Saved entries
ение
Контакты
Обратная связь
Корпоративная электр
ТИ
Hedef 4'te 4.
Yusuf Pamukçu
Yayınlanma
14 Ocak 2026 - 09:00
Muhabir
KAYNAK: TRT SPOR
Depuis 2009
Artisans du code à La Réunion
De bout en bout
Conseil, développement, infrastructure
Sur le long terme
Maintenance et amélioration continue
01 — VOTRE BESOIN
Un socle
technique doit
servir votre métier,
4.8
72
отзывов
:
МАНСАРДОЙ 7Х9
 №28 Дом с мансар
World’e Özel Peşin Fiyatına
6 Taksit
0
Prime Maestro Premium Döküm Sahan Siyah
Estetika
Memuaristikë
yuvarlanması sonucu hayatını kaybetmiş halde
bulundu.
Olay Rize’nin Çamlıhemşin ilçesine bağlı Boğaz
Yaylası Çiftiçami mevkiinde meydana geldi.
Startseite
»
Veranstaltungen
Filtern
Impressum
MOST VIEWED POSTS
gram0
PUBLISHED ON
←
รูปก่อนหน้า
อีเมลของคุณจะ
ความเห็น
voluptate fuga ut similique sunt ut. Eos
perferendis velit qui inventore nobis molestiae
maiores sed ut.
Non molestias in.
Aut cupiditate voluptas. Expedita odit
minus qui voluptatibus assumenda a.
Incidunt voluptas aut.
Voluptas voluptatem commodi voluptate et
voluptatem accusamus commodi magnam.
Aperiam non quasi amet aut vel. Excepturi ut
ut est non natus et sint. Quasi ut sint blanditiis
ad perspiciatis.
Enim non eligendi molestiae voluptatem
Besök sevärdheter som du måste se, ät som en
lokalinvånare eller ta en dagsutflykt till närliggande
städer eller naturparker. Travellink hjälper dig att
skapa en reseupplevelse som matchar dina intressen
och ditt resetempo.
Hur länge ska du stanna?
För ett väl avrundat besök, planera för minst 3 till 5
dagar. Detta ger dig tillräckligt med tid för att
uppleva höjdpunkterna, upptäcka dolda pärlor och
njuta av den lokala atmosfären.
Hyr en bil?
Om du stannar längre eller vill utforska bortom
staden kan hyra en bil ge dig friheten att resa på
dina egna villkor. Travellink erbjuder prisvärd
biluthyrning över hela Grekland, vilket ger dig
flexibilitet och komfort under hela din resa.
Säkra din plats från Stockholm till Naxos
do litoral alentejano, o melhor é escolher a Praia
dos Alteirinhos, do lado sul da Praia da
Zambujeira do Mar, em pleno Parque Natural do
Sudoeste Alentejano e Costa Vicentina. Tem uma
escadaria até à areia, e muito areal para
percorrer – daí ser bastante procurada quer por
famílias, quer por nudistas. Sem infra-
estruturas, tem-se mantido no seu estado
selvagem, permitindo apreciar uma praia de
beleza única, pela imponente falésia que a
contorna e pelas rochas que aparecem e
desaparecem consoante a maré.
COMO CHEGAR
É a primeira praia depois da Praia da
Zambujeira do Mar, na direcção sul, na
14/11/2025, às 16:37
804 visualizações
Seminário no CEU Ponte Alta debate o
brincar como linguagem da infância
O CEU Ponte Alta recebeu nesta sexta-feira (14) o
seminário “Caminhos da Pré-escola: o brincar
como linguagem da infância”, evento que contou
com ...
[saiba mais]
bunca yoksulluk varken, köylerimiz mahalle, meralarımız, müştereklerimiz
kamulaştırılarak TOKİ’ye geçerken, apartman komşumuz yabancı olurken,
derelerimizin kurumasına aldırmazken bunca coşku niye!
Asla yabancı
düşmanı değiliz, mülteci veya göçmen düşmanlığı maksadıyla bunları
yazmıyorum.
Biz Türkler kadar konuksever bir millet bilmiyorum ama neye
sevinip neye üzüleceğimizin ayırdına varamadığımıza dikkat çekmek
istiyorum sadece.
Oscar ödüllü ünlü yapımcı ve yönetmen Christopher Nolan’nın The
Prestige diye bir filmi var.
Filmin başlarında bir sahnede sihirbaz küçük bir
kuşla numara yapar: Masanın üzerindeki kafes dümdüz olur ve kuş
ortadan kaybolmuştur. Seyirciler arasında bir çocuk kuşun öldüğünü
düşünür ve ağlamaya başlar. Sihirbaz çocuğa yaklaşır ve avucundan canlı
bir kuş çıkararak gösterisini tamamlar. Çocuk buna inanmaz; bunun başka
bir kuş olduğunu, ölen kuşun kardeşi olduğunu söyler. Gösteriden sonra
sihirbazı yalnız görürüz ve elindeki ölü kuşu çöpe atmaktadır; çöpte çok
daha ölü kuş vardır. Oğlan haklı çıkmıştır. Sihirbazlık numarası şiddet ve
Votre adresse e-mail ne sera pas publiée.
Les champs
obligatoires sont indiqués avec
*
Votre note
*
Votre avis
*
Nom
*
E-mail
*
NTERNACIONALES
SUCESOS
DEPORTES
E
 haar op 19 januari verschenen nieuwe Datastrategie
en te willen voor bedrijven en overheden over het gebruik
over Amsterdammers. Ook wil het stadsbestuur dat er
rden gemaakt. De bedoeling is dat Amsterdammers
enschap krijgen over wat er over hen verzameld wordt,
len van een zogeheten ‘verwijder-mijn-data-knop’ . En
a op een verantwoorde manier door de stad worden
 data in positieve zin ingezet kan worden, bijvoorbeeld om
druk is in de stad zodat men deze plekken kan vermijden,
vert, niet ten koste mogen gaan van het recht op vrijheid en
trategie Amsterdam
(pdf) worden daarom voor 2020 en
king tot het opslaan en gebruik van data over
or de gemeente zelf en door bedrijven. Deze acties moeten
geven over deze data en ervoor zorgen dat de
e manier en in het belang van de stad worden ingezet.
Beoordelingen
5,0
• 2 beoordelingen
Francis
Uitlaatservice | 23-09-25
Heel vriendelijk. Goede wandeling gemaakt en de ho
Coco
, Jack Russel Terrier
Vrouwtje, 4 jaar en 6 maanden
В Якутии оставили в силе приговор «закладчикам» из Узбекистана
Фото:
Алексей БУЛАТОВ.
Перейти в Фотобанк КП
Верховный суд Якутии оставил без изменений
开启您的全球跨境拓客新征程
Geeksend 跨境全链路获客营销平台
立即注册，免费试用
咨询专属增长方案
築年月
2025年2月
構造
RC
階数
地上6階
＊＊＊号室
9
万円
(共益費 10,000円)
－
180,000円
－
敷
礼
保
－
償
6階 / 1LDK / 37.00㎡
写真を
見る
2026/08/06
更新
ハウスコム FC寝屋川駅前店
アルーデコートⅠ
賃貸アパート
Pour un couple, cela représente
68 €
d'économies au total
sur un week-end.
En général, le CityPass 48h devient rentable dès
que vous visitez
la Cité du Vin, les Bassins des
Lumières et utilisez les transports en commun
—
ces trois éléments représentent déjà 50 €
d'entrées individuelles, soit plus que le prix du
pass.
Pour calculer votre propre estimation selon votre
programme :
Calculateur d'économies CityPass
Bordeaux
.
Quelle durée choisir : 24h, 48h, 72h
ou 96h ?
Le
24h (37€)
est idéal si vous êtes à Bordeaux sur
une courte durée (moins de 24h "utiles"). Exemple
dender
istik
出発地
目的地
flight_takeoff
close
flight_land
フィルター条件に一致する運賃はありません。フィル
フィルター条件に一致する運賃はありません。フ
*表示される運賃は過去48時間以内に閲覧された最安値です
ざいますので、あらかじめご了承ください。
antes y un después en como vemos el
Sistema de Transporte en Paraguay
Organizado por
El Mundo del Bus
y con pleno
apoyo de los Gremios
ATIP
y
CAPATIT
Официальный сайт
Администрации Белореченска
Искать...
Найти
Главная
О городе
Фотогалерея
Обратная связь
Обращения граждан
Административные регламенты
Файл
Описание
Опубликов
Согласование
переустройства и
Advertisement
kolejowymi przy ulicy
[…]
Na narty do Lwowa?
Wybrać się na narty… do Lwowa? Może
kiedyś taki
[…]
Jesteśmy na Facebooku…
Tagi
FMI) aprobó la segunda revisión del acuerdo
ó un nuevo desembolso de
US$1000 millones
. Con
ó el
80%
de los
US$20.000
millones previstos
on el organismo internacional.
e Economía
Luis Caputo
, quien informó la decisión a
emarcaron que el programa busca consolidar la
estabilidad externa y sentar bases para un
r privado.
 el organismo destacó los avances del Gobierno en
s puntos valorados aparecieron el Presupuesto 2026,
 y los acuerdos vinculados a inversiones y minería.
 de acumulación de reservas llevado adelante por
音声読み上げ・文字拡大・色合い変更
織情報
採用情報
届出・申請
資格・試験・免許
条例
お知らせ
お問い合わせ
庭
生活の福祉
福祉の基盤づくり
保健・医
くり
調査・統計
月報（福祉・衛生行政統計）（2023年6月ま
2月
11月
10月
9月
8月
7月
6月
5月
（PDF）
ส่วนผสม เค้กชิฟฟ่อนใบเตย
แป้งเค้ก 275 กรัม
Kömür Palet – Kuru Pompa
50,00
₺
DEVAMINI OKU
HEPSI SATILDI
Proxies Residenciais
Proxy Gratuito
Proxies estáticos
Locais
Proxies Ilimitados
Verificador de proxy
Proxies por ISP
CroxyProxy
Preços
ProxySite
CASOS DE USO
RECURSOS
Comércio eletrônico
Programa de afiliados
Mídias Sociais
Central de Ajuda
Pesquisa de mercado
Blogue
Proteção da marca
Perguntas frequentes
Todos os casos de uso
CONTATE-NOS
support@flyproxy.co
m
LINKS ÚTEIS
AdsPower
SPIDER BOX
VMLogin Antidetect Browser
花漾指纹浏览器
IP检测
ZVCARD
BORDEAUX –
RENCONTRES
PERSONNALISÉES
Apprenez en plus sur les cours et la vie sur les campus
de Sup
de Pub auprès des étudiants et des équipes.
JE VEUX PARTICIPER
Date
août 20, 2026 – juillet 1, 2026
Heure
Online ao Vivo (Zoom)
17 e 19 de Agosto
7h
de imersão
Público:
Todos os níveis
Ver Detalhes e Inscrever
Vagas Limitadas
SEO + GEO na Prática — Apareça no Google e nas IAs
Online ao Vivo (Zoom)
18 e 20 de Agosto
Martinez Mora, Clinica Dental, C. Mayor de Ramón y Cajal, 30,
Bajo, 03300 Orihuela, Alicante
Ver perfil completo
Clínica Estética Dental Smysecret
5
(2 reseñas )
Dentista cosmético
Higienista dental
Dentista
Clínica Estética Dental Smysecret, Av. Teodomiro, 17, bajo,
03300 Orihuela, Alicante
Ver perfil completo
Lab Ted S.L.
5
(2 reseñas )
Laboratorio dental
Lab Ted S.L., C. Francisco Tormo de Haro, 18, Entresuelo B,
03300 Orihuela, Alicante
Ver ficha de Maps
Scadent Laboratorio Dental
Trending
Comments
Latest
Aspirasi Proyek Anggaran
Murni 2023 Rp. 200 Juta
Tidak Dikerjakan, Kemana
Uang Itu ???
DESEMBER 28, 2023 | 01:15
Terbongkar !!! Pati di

WORK ITEM: The word to look for is "Proxies"; copy out every line of the entries that holds it.

SOLUTION TO THIS TASK:
Proxies Residenciais
Proxies estáticos
Proxies Ilimitados
Proxies por ISP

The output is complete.